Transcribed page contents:
━━━━━━━━━━━━━━━━━━━━
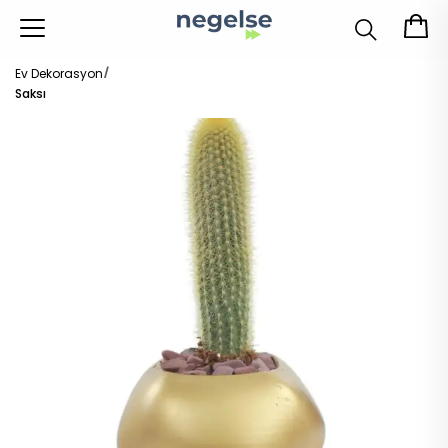
Ev Dekorasyon
Saksı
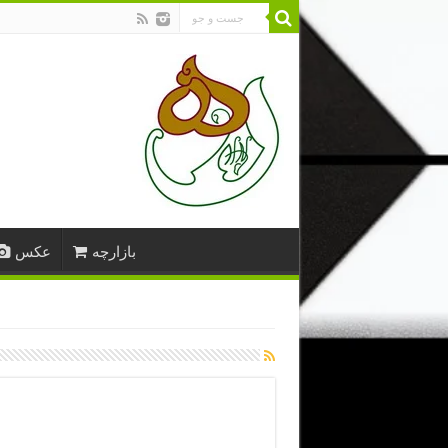
بازارچه
عکس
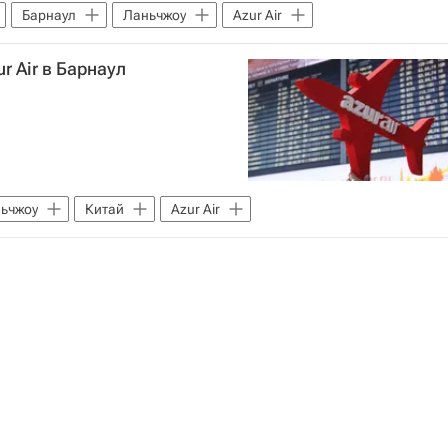
Барнаул
Ланьчжоу
Azur Air
r Air в Барнаул
ьчжоу
Китай
Azur Air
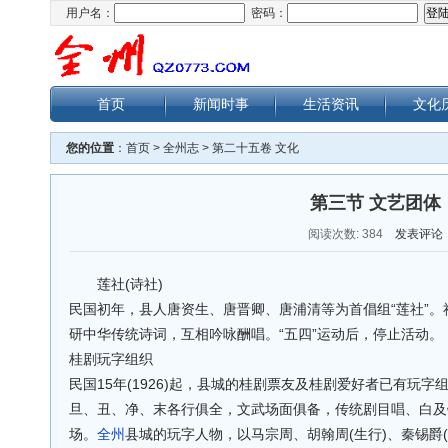
用户名：
密码：
首页
新闻时事
生活资讯
文化
您的位置
：
首页
>
全州志
>
第二十五卷 文化
第三节 文艺团体
阅读次数:
384
发表评论
莲社(诗社)
民国初年，县人唐资生、唐晋卿、唐浦清等为首倡组“莲社”。
研中华传统诗词，互相吟咏酬唱。“五四”运动后，停止活动。
桂剧玩字组织
民国15年(1926)起，县城的桂剧票友及桂剧爱好者已有玩
旦、丑、净、末各行俱全，文武场面俱备，传统剧目唱、白及
场。
全州
县城的玩字人物，以马宗周、胡翰周(生行)、秦锡爵(净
━━━━━━━━━━━━━━━━━━━━
• _WHAT IS BEING ASKED_: All entries, top to bottom, should be retyped exactly; the pictures should not be.

• _EXERCISE SOLUTION_:
Ev Dekorasyon
Saksı
بازارچه
عکس
Барнаул
Ланьчжоу
Azur Air
r Air в Барнаул
ьчжоу
Китай
Azur Air
用户名：
密码：
首页
新闻时事
生活资讯
文化
您的位置
：
首页
>
全州志
>
第二十五卷 文化
第三节 文艺团体
阅读次数:
384
发表评论
莲社(诗社)
民国初年，县人唐资生、唐晋卿、唐浦清等为首倡组“莲社”。
研中华传统诗词，互相吟咏酬唱。“五四”运动后，停止活动。
桂剧玩字组织
民国15年(1926)起，县城的桂剧票友及桂剧爱好者已有玩
旦、丑、净、末各行俱全，文武场面俱备，传统剧目唱、白及
场。
全州
县城的玩字人物，以马宗周、胡翰周(生行)、秦锡爵(净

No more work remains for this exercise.